Nachdem der Kirchenkreis am Montag über das Kirchenasyl-Begehren informiert wurde, versichert der Superintendent: „Wir werden alle Möglichkeiten ausschöpfen und die juristischen Fragen genau prüfen, um zu verhindern, dass der Flüchtling in einer Kettenabschiebung von Deutschland über Frankreich nach Myanmar gelangt und seinen Verfolgern schutzlos ausgeliefert ist.“
Wenn der Kirchenkreis seine Unterstützung zusagt, wäre der Weg für einen positiven Beschluss des Gemeindegremiums geebnet. Sani B. könnte nach einem ordentlichen Beschluss in der Gemeinde, die ihn bisher in einer Interimslösung untergebracht hat, bis zur Klärung seines Falles bleiben. Das Presbyterium entscheidet eigenverantwortlich, doch ist die Rückendeckung bei der Umsetzung des Kirchenasyls wichtig. Auch weil der Dialog mit den Behörden dann gemeinsam von Gemeinde, Kirchenkreis und Landeskirchenamt geführt werden kann.
In den Gesprächen zwischen Kirchen und Behörden zum Kirchenasyl hatte es zuletzt geknirscht. Die vom Bundesamt für Migration und Flüchtlinge angedrohte verschärfte Fristenregelung führte zu Verärgerung. Die Frist bis zur Überstellung eines Flüchtlings im Dublin-III Verfahren, sollte im Fall eines Kirchenasylsuchenden von 6 auf 18 Monate verlängert werden. Damit wäre das Kirchenasyl praktisch dem illegalen „Abtauchen“ eines Flüchtling gleich gesetzt worden.
Projekt Kirchenasyl: Mehr Dialog statt langer Fristen
Inzwischen wurde eine Einigung zwischen Kirchen und Bundesamt erzielt und die Entscheidung über eine längere Frist aufgeschoben. Die Probephase bis zum Herbst soll genutzt werden, um organisatorische Voraussetzungen für die Zusammenarbeit zwischen Bundesamt und Kirchen, auch auf regionaler Ebene, zu schaffen. Die Regeln für den Prozess werden dann gemeinsam festgelegt.
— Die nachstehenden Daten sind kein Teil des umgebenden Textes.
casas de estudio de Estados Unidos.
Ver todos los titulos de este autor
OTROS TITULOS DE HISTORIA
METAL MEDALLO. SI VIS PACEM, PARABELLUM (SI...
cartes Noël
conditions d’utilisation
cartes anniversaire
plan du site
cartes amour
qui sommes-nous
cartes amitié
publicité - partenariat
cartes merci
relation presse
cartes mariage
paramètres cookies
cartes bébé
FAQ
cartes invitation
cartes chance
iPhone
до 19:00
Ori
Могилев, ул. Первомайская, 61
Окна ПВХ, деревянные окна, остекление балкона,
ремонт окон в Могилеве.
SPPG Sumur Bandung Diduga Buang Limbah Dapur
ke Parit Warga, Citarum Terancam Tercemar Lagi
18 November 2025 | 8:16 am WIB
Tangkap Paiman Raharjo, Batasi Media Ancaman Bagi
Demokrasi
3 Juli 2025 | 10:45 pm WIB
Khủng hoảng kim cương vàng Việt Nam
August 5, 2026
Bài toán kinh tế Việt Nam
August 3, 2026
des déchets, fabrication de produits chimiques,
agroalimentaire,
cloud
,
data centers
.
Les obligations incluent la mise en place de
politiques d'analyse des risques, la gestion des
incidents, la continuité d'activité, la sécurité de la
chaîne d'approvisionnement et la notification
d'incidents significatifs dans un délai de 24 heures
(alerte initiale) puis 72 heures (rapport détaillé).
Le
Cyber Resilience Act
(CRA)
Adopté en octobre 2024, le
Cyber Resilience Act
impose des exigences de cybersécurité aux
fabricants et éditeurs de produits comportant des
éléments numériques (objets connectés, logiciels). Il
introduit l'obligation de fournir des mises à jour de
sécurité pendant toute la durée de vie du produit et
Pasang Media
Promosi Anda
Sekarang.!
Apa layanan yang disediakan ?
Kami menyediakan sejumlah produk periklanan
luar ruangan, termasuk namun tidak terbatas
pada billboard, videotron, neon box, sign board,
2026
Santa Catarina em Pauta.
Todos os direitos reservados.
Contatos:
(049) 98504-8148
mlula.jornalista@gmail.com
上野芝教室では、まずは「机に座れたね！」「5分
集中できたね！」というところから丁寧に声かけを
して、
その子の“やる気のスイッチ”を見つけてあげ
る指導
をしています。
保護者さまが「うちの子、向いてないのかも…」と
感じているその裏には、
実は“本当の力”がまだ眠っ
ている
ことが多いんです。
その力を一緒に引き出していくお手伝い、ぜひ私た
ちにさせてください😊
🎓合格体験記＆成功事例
Die 18-Monats-Frist würde auf jeden Fall zu einer größeren Belastung führen, stellt die Evangelische Kirche von Westfalen fest. Zudem sei es sinnvoll, dass Kirchen und Bundesamt in Zukunft gemeinsam Einzelfälle frühzeitig und lösungsorientiert prüfen, um Not und Gefahr für die betroffenen Menschen abzuwenden. Die Kirchengemeinden, die sich der Herausforderung eines Kirchenasyls stellen, sieht die Westfälische Landeskirche in einer Vermittler-Rolle. Die Gemeinden würden zwischen Behörden und betroffene Flüchtlinge treten, um Zeit für weitere Verhandlungen und die Ausschöpfung aller Rechtsmittel zu gewinnen.
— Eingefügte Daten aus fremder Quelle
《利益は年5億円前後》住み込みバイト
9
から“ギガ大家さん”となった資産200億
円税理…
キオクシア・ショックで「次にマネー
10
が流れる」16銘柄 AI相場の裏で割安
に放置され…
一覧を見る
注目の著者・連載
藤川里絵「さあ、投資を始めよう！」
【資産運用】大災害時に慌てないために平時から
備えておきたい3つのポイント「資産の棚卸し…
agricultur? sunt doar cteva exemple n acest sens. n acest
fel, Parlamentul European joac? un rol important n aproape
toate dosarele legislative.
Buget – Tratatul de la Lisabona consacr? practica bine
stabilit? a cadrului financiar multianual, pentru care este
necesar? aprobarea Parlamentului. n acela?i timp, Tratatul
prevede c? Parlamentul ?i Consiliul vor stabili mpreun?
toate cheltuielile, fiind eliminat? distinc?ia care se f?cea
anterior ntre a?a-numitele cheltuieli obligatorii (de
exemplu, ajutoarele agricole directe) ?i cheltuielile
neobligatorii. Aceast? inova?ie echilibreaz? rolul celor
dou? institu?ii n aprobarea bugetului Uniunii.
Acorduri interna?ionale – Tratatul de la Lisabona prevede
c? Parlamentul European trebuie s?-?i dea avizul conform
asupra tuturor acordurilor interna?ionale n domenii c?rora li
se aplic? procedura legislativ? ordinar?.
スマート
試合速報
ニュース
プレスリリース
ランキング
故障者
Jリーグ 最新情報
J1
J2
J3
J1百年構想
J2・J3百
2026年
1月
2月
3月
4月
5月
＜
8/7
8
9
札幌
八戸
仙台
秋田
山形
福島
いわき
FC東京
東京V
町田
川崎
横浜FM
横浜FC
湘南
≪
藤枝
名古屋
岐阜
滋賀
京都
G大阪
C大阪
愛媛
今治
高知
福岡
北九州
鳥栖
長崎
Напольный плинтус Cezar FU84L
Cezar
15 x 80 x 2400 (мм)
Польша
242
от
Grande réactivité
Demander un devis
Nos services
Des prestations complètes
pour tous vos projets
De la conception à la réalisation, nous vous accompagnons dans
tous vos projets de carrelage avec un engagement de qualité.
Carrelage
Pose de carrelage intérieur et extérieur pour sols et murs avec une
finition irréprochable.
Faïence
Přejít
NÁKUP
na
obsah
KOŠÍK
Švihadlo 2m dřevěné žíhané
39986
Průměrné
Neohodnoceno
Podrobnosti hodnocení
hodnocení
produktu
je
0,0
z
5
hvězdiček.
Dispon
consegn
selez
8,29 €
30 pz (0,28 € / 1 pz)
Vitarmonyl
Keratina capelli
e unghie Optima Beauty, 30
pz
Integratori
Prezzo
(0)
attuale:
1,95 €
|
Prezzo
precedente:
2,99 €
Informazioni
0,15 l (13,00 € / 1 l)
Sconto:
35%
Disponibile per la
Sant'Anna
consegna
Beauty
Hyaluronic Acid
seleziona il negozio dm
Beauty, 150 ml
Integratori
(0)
Die Würde der Flüchtlinge ist unantastbar
Was nach viel Bürokratie klingt, soll am Ende den Flüchtlingen im Kirchenasyl helfen. Das einzelne Schicksal steht im Vordergrund, betont die leitende Vorsitzende der Evangelischen Kirche von Westfalen, Präses Annette Kurschus: „Niemals dürfen wir vergessen, dass hinter jedem Einzelfall unverwechselbare Menschen stehen: Persönlichkeiten, deren Würde unverlierbar und unantastbar ist. In diesem Sinne arbeiten wir bisher gut mit dem Land Nordrhein-Westfalen zusammen.“
Führt diese „weltlich-geistliche“ Kooperation dazu, dass Asylsuchende bei einer akuten Gefährdung nicht mehr über ein vermeintlich sicheres Drittland in ihre Heimatländern abgeschoben werden können, ist der Dialog zwischen Kirche und Land eine Chance für die Flüchtlinge. Der Fall von Sani B. könnte die Nagelprobe für das Pilotprojekt werden.